Supplied data ::
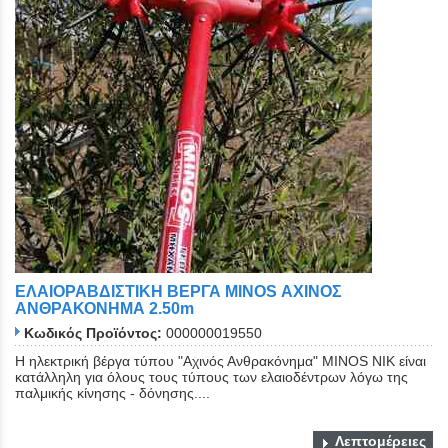
ΕΛΑΙΟΡΑΒΔΙΣΤΙΚΗ ΒΕΡΓΑ MINOS ΑΧΙΝΟΣ
ΑΝΘΡΑΚΟΝΗΜΑ 2.50m
Κωδικός Προϊόντος:
000000019550
Η ηλεκτρική βέργα τύπου "Αχινός Ανθρακόνημα" ΜΙΝΟS NIK είναι
κατάλληλη για όλους τους τύπους των ελαιοδέντρων λόγω της
παλμικής κίνησης - δόνησης....
Λεπτομέρειες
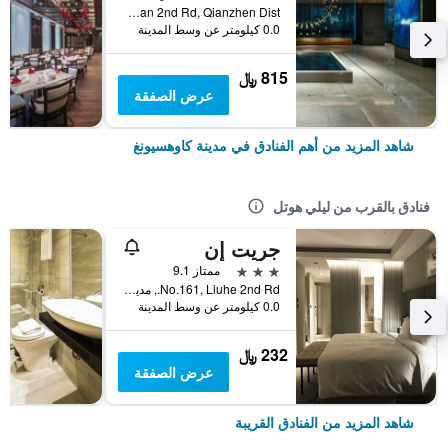
No.199, Zhongshan 2nd Rd, Qianzhen Dist., مدينة كاوهسيونغ, تايوان
0.0 كيلومتر عن وسط المدينة
815 ﷼
عرض الصفقة
شاهد المزيد من أهم الفنادق في مدينة كاوهسيونغ
فنادق بالقرب من ليلي هوتل
جريت إن
3 نجوم
ممتاز 9.1
No.161, Liuhe 2nd Rd., مدينة كاوهسيونغ, تايوان
0.0 كيلومتر عن وسط المدينة
232 ﷼
عرض الصفقة
شاهد المزيد من الفنادق القريبة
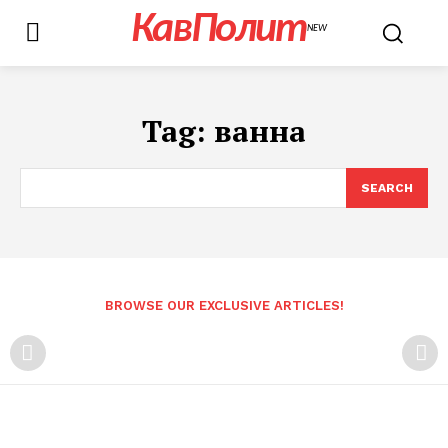
КавПолит
NEW
Tag:
ванна
SEARCH
BROWSE OUR EXCLUSIVE ARTICLES!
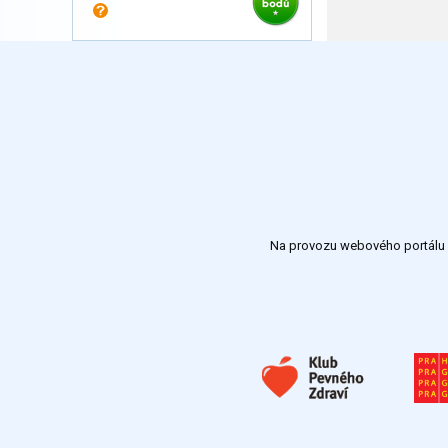
Na provozu webového portálu S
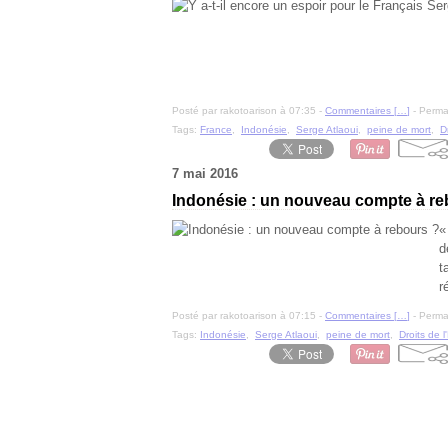
Posté par rakotoarison à 07:35 -
Commentaires [
…
]
- Permal
Tags:
France
,
Indonésie
,
Serge Atlaoui
,
peine de mort
,
D
7 mai 2016
Indonésie : un nouveau compte à re
«
d
t
r
Posté par rakotoarison à 07:15 -
Commentaires [
…
]
- Permal
Tags:
Indonésie
,
Serge Atlaoui
,
peine de mort
,
Droits de 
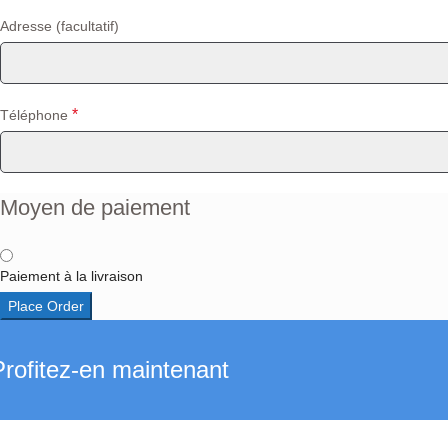
Adresse
(facultatif)
*
Téléphone
Moyen de paiement
Paiement à la livraison
Place Order
Profitez-en maintenant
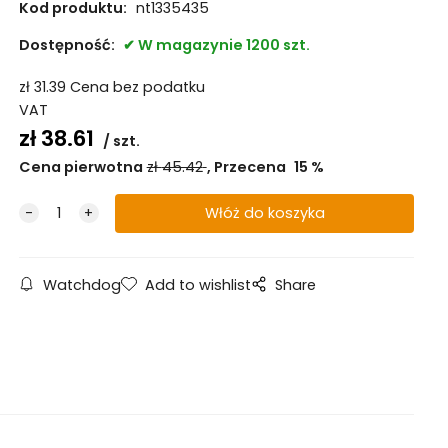
Kod produktu:
nt1335435
Dostępność:
W magazynie 1200 szt.
zł
31.39
Cena bez podatku
VAT
zł
38.61
szt.
Cena pierwotna
zł
45.42
Przecena
15
%
Watchdog
Add to wishlist
Share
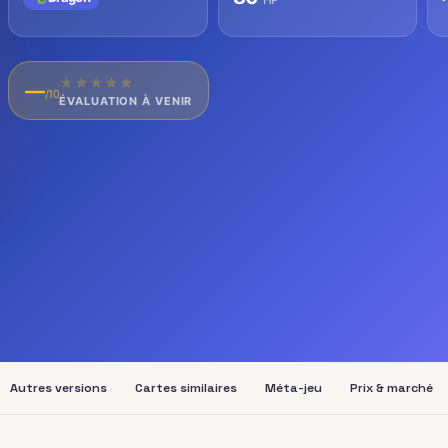
★
★
★
★
★
—
/10
ÉVALUATION À VENIR
Autres versions
Cartes similaires
Méta-jeu
Prix & marché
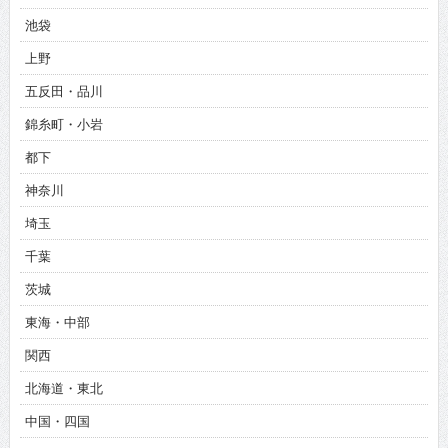
池袋
上野
五反田・品川
錦糸町・小岩
都下
神奈川
埼玉
千葉
茨城
東海・中部
関西
北海道・東北
中国・四国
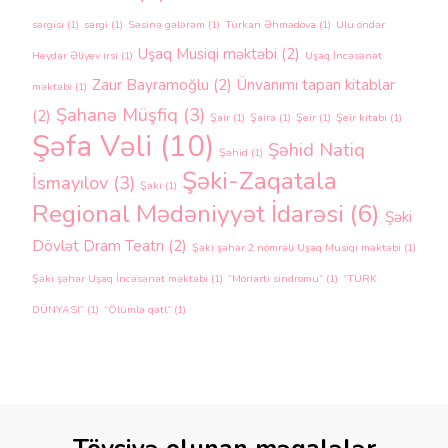
sərgisi
(1)
sərgi
(1)
Səsinə gələrəm
(1)
Türkan Əhmədova
(1)
Ulu öndər
Uşaq Musiqi məktəbi
(2)
Heydər Əliyev irsi
(1)
Uşaq İncəsənət
Zaur Bayramoğlu
(2)
Ünvanımı tapan kitablar
məktəbi
(1)
Şahanə Müşfiq
(3)
(2)
Şair
(1)
Şairə
(1)
Şeir
(1)
Şeir kitabı
(1)
Şəfa Vəli
(10)
Şəhid Natiq
Şəhid
(1)
Şəki-Zaqatala
İsmayılov
(3)
Şəki
(1)
Regional Mədəniyyət İdarəsi
(6)
Şəki
Dövlət Dram Teatrı
(2)
Şəki şəhər 2 nömrəli Uşaq Musiqi məktəbi
(1)
Şəki şəhər Uşaq İncəsənət məktəbi
(1)
“Moriarti sindromu”
(1)
“TÜRK
DÜNYASI”
(1)
“Ölümlə qətl”
(1)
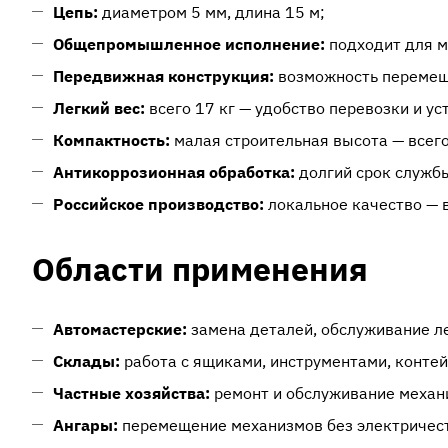
Цепь:
диаметром 5 мм, длина 15 м;
Общепромышленное исполнение:
подходит для м
Передвижная конструкция:
возможность перемеще
Легкий вес:
всего 17 кг — удобство перевозки и ус
Компактность:
малая строительная высота — всего
Антикоррозионная обработка:
долгий срок служб
Российское производство:
локальное качество — 
Области применения
Автомастерские:
замена деталей, обслуживание л
Склады:
работа с ящиками, инструментами, конте
Частные хозяйства:
ремонт и обслуживание механ
Ангары:
перемещение механизмов без электричес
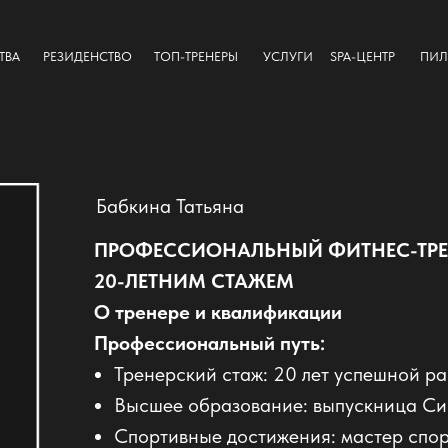
ТВА
РЕЗИДЕНСТВО
ТОП-ТРЕНЕРЫ
УСЛУГИ
SPA-ЦЕНТР
ПИЛ
Бабкина Татьяна
ПРОФЕССИОНАЛЬНЫЙ ФИТНЕС-ТРЕН
20-ЛЕТНИМ СТАЖЕМ
О тренере и квалификации
Профессиональный путь:
Тренерский стаж: 20 лет успешной р
Высшее образование: выпускница С
Спортивные достижения: мастер спор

The task :: Which lines in the records above hold the string "məktəbi"? Copy each of them.

Output for this exercise ::
Uşaq Musiqi məktəbi
məktəbi
Şəki şəhər 2 nömrəli Uşaq Musiqi məktəbi
Şəki şəhər Uşaq İncəsənət məktəbi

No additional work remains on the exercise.